You’ll see a lot of layouts on the web that have what looks like very complicated wiring. Some people will think that’s because they use DCC. On those layouts DCC is only a small part of all the wiring. Items like electric turnout controls, signal systems, occupancy detection, and scenic lighting all add to the wires running under a layout. You shouldn’t just look at a picture of complex wiring and think “DCC”. Read the text and see what else they’ve got going on their layout. Remember, DC layouts can have much more complex wiring than DCC layouts due to multiple throttles and power blocks.

Railroadman, Daryl Dankwardt, has a great post about complex wiring - Don’t be Intimidated by all the Wiring – that shows photos of his wiring. It looks complex, but he uses DC and is doing a lot with all those wires. He has electric switch machines and has a control/dispatcher’s panel with LED indicators, turnout controls, and throttle selection switches. His wiring is very neat, especially when compared to some other layouts I’ve seen.


Shield’s Up!

Wednesday, September 19th, 2007

So, I finally installed my Power Shield (PS4) from Tony’s Trains a few weeks ago. I installed the thing the afternoon of an operating session on the BS&T. I only had time to install two zones. But it was enough to make a difference during the session.

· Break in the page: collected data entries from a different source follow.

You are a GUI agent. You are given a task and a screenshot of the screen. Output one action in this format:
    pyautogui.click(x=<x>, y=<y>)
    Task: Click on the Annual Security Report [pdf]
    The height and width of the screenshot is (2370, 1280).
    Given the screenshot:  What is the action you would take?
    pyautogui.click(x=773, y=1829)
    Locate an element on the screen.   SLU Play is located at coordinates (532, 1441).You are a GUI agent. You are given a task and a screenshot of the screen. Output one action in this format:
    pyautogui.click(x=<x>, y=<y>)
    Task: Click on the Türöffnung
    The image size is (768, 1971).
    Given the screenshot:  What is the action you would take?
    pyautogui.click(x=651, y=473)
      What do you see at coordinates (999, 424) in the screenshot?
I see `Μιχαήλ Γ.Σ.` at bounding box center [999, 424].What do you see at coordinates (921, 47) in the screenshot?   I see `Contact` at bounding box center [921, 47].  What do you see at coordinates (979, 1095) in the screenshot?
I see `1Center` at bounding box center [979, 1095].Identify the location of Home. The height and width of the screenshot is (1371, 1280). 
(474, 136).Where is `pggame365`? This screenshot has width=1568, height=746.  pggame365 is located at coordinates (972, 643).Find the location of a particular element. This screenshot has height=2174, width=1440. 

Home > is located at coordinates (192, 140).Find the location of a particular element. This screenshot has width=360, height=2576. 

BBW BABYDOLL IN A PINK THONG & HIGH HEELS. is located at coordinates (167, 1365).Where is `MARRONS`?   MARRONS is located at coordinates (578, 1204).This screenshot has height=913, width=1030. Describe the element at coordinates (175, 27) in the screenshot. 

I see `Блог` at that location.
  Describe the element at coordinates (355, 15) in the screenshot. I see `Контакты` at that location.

The feature that really bugs me about using Lenz DCC is the way it handles shorts. Having to press a button to recover from a short is a pain. What usually happens is that more than one person presses the button – the first guy turns the layout back on, the second guy turns it off again. Now you wonder if the short cleared up? So everyone fiddles with their locos and the whole process starts again with a couple guys pressing buttons. You’d think we’d learn to assign an “official button presser”. Nope.

Anyway, we only had a few shorts during the next session (there’s still a few turnouts in need of repair), but we didn’t have to press any buttons. The PS4 reset automatically after the short was cleared.

I installed the other two power zones on the afternoon of the last operating session. It seems an op session provides an incentive to get something done on the layout. It’s great! Now only 1/4 of the layout is affected when a short occurs.

Both yards at Bayside and Tidewater are on separate zones, as are Stevenville/Derwin’s Drop and Chappellton/Kenville.

The next project for the PS4 is to install short indicator lights around the layout. I think this is something that can be done, but not exactly sure yet how to do it.

I know, it’ll be even better once I get the source of the shorting problems repaired. That’s a project for another day(s).